The Trump team’s deregulatory road map is “a house of cards,” said Richard Revesz, who served as the head of the White House regulatory office during the Biden administration.
Legal experts say the Trump administration appears to be testing the Administrative Procedure Act, a law that governs how agencies issue regulations. Notably, that law allows the public to comment on proposed rules before they’re finalized.
A recent Trump order directing the reversal of a Biden-era efficiency rule on showerheads includes a line stating, “Notice and comment is unnecessary because I am ordering the repeal.”
The White House did not immediately respond to a request for comment about its deregulatory approach
Trump also issued orders directing energy and environmental agencies to “sunset” certain regulations and a memo directing agencies to repeal existing rules that don’t align with a series of recent Supreme Court decisions.
“In all these cases, they try to bypass notice and comment rulemaking, which is very troubling and illegal,” Revesz said. If the administration wants a deregulatory policy that’s “based on the aggregation of illegal moves — if that was the goal, it would look a lot like this,” he said.
The Trump administration also appears eager to curb the government’s regulatory reach by limiting enforcement.
In his February executive order, Trump directed agency heads to “determine whether ongoing enforcement of any regulations identified in their regulatory review is compliant with law and Administration policy.”
He also told those agency leaders to work with the White House budget office to “direct the termination of all such enforcement proceedings that do not comply with the Constitution, laws, or Administration policy.”
That should be done on a “case-by-case basis and as appropriate and consistent with applicable law,” the order says.
In light of the Trump administration’s enforcement approach, experts are revisiting a 1985 Supreme Court decision, Heckler v. Chaney, authored by then-Associate Justice William Rehnquist.
That case involved prisoners sentenced to death by lethal injection challenging a Food and Drug Administration refusal to take enforcement actions.
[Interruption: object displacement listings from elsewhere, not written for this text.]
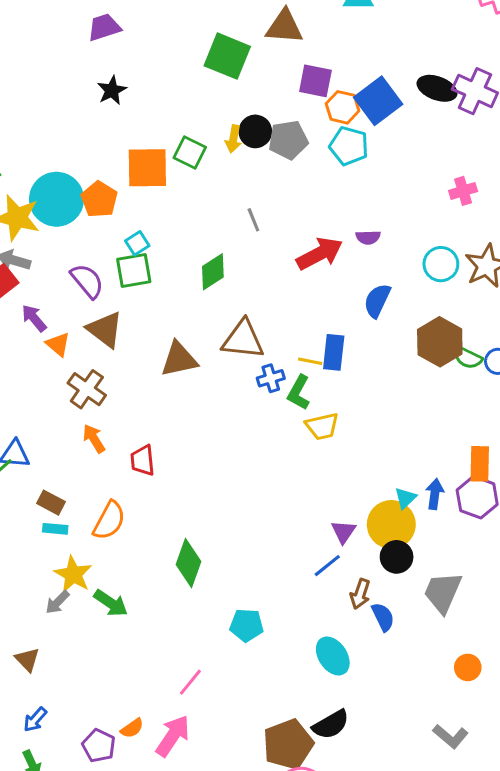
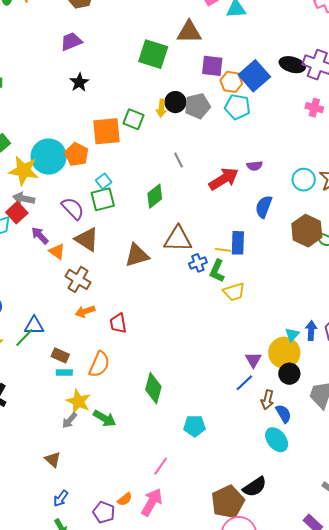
pink cross: (463, 191) -> (314, 108), moved, turned 36
orange arrow: (94, 439) -> (85, 311), turned -72
cyan ellipse: (333, 656) -> (277, 440), moved

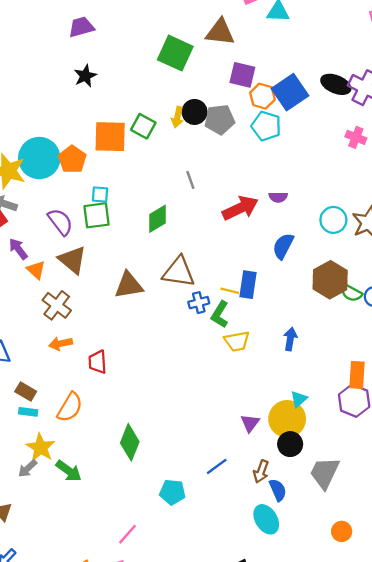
cyan square: (104, 181) -> (100, 194), turned 35
blue arrow: (311, 331) -> (290, 339), moved
blue line: (244, 383) -> (217, 466), moved

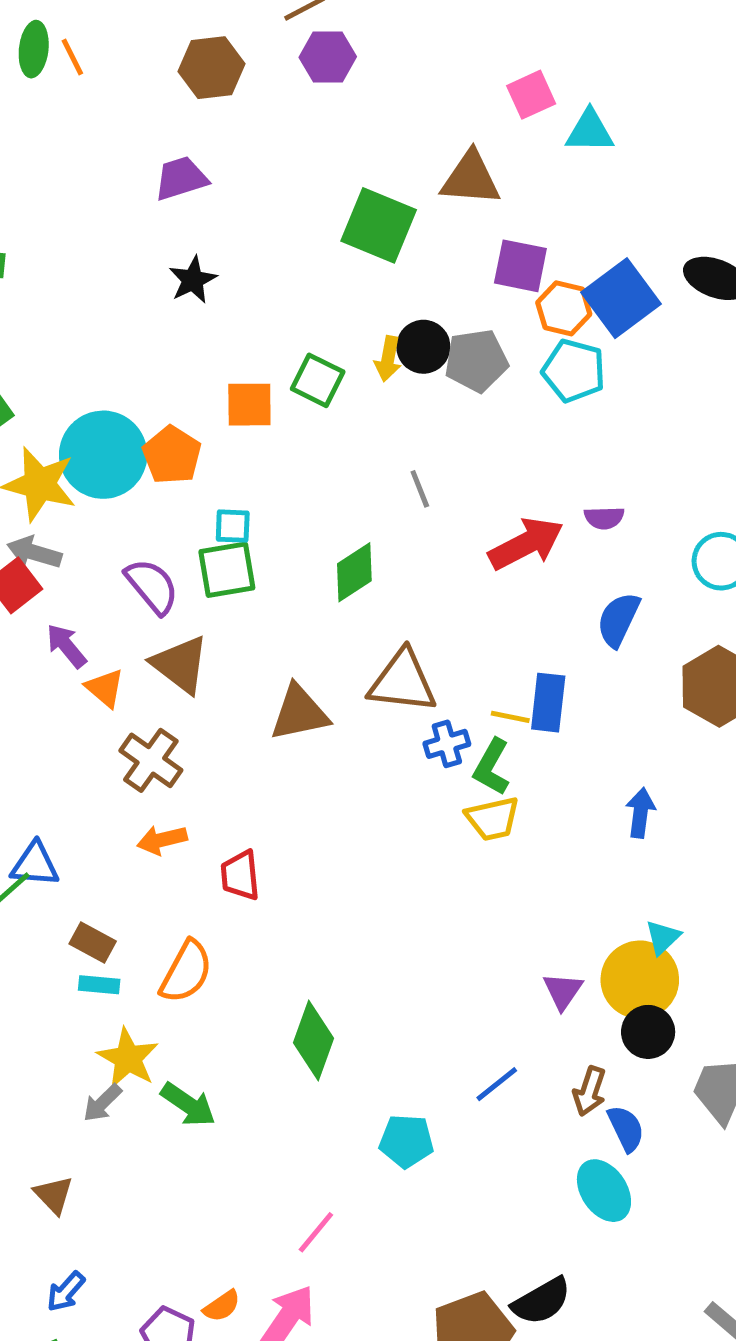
orange square: (110, 137) -> (249, 405), size x0.7
yellow trapezoid: (237, 341) -> (493, 819), moved

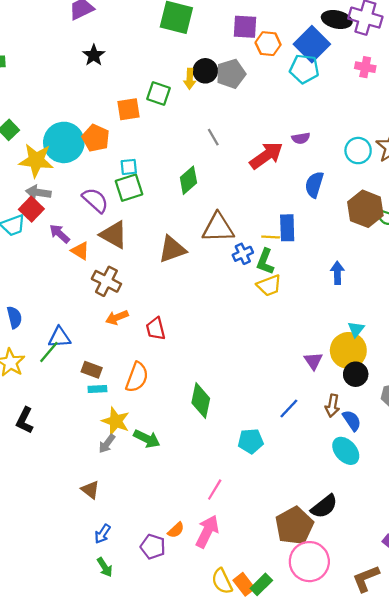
blue square: (621, 298) -> (312, 44), moved
cyan pentagon: (574, 371) -> (304, 69), moved

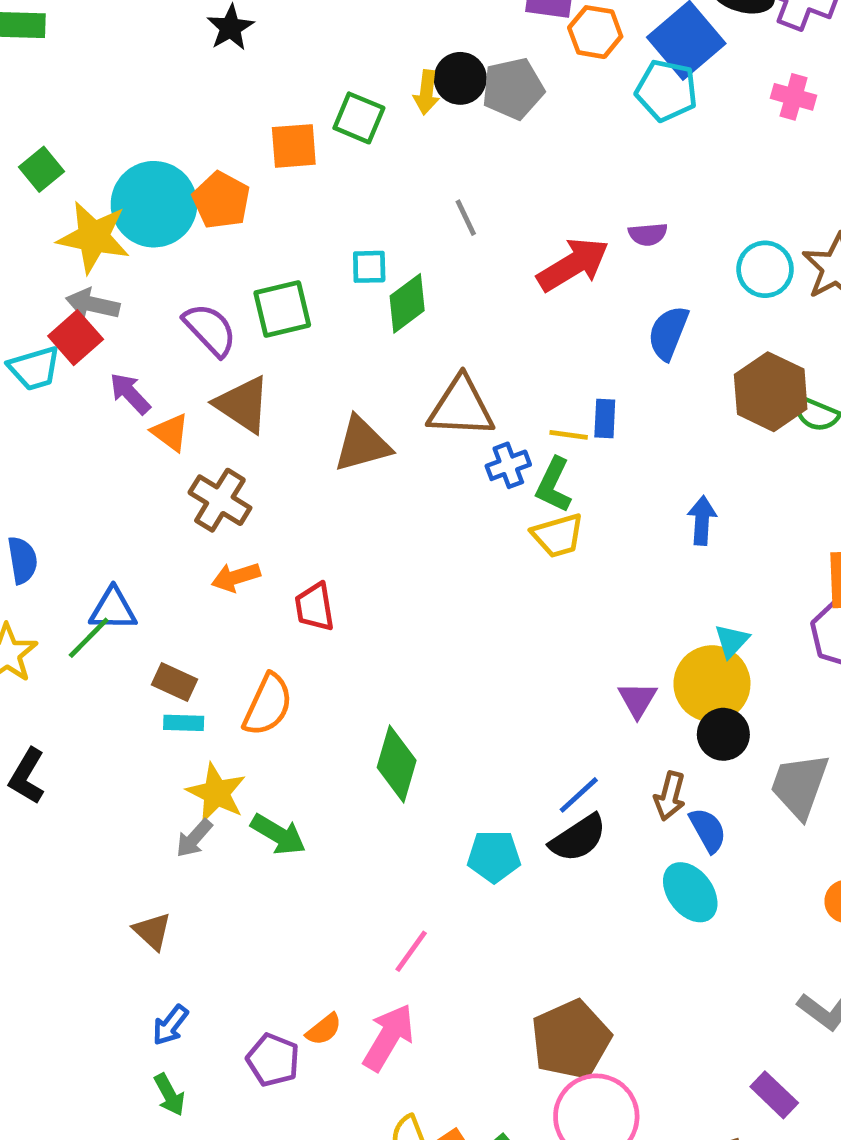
cyan square: (129, 167) -> (369, 267), moved
blue rectangle: (287, 228) -> (605, 418), size x0.7
black semicircle: (324, 506) -> (578, 838), moved

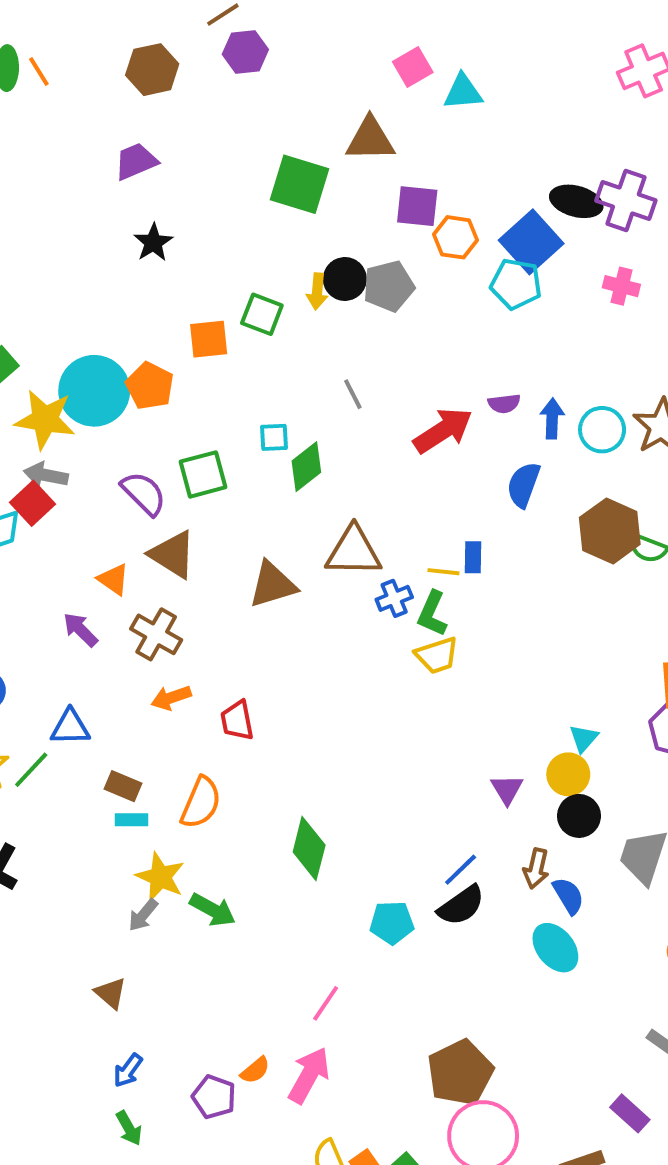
purple arrow: (130, 393) -> (80, 630), moved
blue arrow: (702, 520) -> (552, 419), moved
green line: (89, 638) -> (31, 770), moved
yellow circle: (712, 684) -> (568, 774), size x0.7

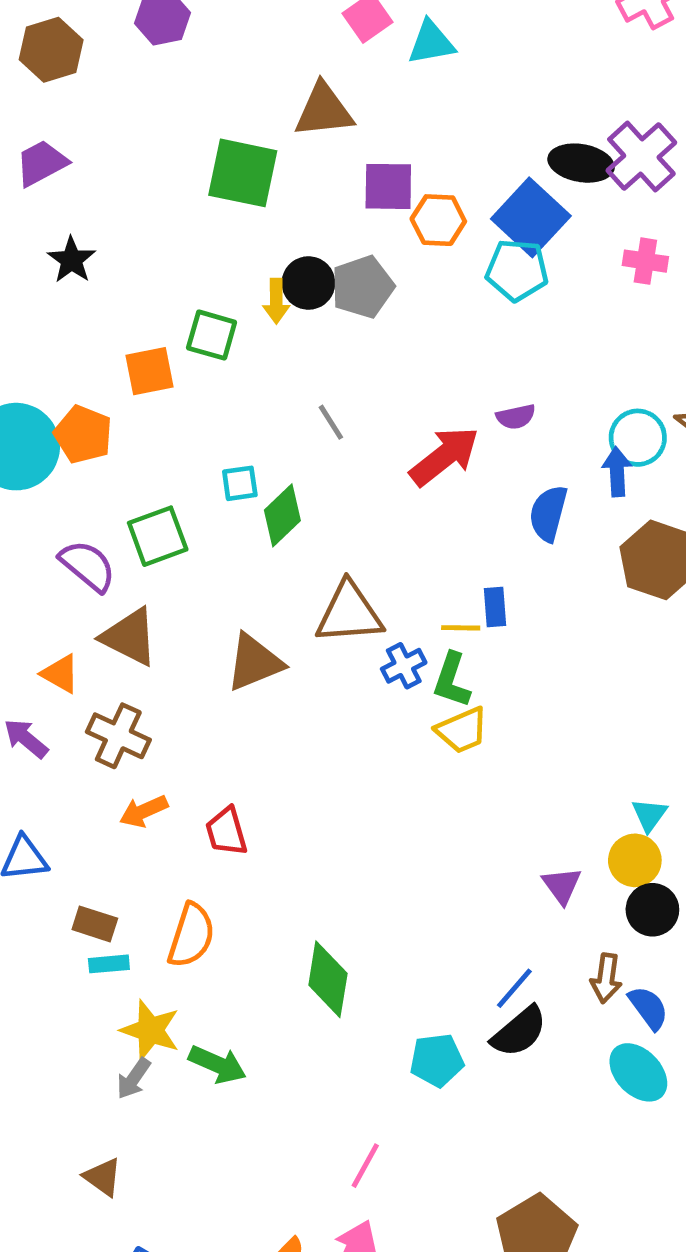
purple cross: (626, 200) -> (641, 156), turned 34
blue arrow: (552, 419) -> (617, 472), moved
The ruling said the court didn’t have the authority to review the agency’s decision not to take an enforcement action.
The White House plans to rely on that decision as part of a strategy to stop enforcing rules as it goes through the process of repealing them, The New York Times reported, citing people familiar with the discussions.
“My prediction is that basically deciding not to enforce regulations at this broad a scale will go badly for them,” Revesz said.
It would be a “superficial and wrong” reading of that Supreme Court ruling to interpret it as giving the government broad authority to “not enforce violations of any of a whole bunch of regulations,” Revesz said.
Agencies “clearly have discretion” when it comes to enforcement, said Brett Hartl, government affairs director at the Center for Biological Diversity.
But if an agency were to issue a directive saying, “‘We’re just not going to enforce the [rules] we don’t agree with across the board,’ that may be illegal,” Hartl said.